Start of Block
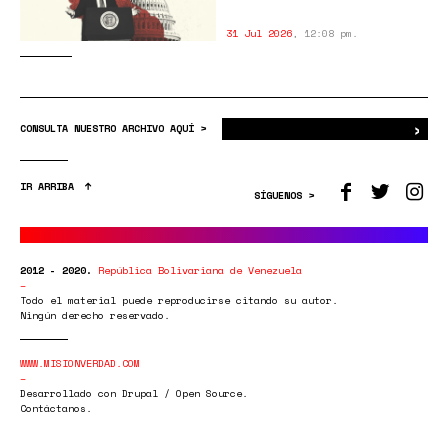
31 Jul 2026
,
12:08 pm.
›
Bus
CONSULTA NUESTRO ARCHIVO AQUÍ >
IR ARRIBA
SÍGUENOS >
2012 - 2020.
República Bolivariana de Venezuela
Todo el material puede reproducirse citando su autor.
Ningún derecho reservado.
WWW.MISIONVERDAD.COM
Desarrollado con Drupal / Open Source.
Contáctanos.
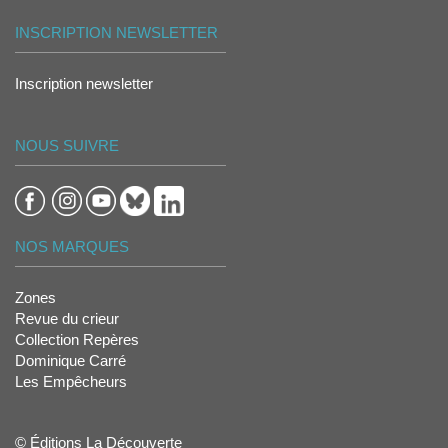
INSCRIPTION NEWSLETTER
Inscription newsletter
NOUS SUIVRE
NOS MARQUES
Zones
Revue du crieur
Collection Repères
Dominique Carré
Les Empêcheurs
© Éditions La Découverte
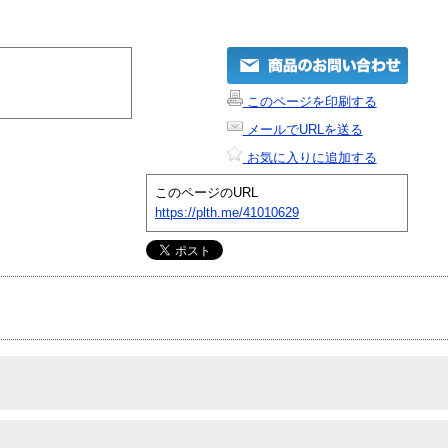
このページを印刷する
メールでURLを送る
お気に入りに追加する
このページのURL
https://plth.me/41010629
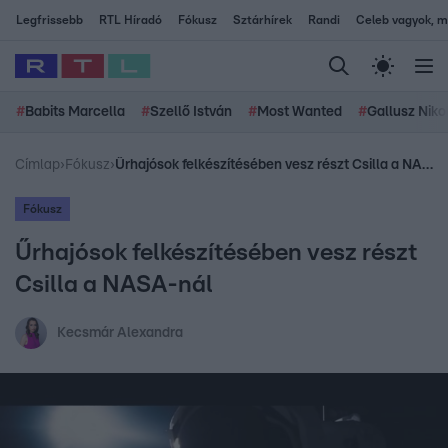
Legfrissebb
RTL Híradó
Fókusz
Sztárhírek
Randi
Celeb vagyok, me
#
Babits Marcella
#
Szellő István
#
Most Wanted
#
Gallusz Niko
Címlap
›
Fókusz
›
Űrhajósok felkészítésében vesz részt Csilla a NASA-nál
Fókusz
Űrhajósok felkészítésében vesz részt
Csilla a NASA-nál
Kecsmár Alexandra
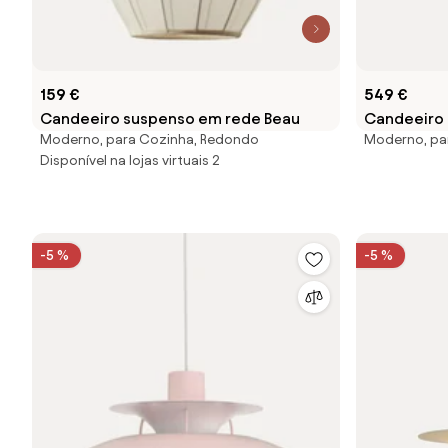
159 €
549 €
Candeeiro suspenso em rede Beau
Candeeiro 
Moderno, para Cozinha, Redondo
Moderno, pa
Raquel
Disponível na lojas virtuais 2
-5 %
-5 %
End of Block
Start of Block
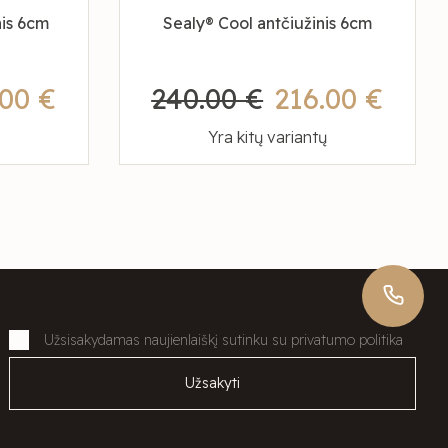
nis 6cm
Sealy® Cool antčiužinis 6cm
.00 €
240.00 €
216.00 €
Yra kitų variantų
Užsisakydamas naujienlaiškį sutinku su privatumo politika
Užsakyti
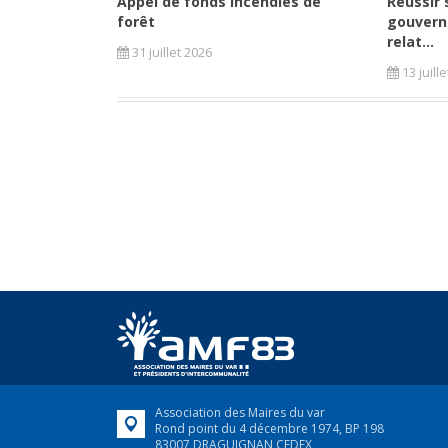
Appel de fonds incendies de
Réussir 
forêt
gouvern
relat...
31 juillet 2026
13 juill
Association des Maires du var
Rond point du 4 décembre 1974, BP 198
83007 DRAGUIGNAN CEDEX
End of Block
Start of Block
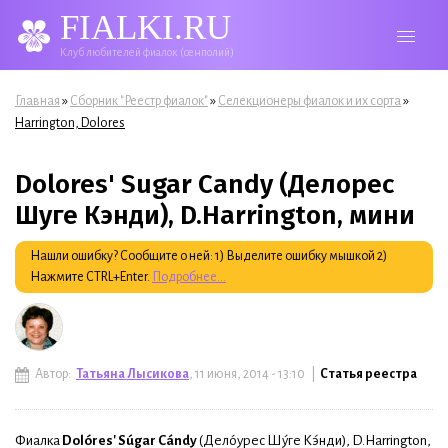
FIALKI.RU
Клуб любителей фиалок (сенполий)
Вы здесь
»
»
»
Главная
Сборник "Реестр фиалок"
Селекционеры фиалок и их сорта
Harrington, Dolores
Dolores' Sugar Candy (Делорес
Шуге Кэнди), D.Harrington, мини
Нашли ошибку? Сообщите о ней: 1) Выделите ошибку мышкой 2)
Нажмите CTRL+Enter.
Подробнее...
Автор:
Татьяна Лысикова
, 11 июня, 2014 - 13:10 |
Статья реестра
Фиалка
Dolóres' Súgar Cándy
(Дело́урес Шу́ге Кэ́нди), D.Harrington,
End of Block
— What you will do —
Return only the lines of the records in which the string "Candeeiro" appears.

— Solution to the problem —
Candeeiro suspenso em rede Beau
Candeeiro 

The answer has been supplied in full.